The Native Data Types feature streamlines the process of propagating data types from the source to the storage. With Keboola Native Data Types, the system automatically maintains data types throughout the pipeline, eliminating the need for manual intervention and reducing errors in data processing.

For example, when a user imports a large dataset with predefined data types, such as NUMERIC, BOOLEAN, and DATE, these types are preserved automatically. Without Native Data Types, the data would have been imported as VARCHAR, requiring the user to manually update the types in transformation.

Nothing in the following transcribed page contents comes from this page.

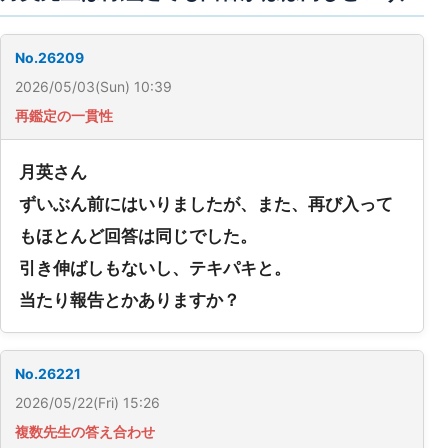
No.26209
2026/05/03(Sun) 10:39
再鑑定の一貫性
月英さん
ずいぶん前にはいりましたが、また、再び入って
もほとんど回答は同じでした。
引き伸ばしもないし、テキパキと。
当たり報告とかありますか？
No.26221
2026/05/22(Fri) 15:26
複数先生の答え合わせ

Tables with native data types are labeled in the UI with a badge: auto-typed.

Key Benefits

These are the key benefits of using the Native Data Types feature:

  • Automatic Data Type Preservation: Data types from the source are automatically respected, reducing the need for manual adjustments in Storage.
  • Faster Data Handling: Native data types enable more efficient data manipulation, as well as faster loading and unloading, improving overall performance.
  • Simplified Transformations: Read-only data access eliminates the need for casting, making data operations smoother and more streamlined.
  • Flexible Configurations: Users can decide whether data types should be automatically fetched for each configuration when creating a table.
  • Improved Workspace Loading: Loading data into a workspace is significantly faster than loading into a table without native data types, eliminating the need for additional casting.
  • Typed Columns in Workspaces: Tables accessed in a workspace via the read-only input mapping already have typed columns, ensuring seamless data handling.

Current Drawbacks

Using the Native Data Types feature also has its drawbacks:

  • Data types in typed tables cannot be modified after creation. To change the data types, you must recreate the table. This limitation applies to both the UI and the API. See How to Change Column Types.
  • Keboola does not perform any type conversion during data loading. Your data must exactly match the column type defined in the table within Storage.
  • Loading data with incompatible types will result in a failure.

How It Works

By default, all new tables are created as typed tables if the component supports this feature. Typed tables are labeled in the Storage UI with the label AUTO-TYPED.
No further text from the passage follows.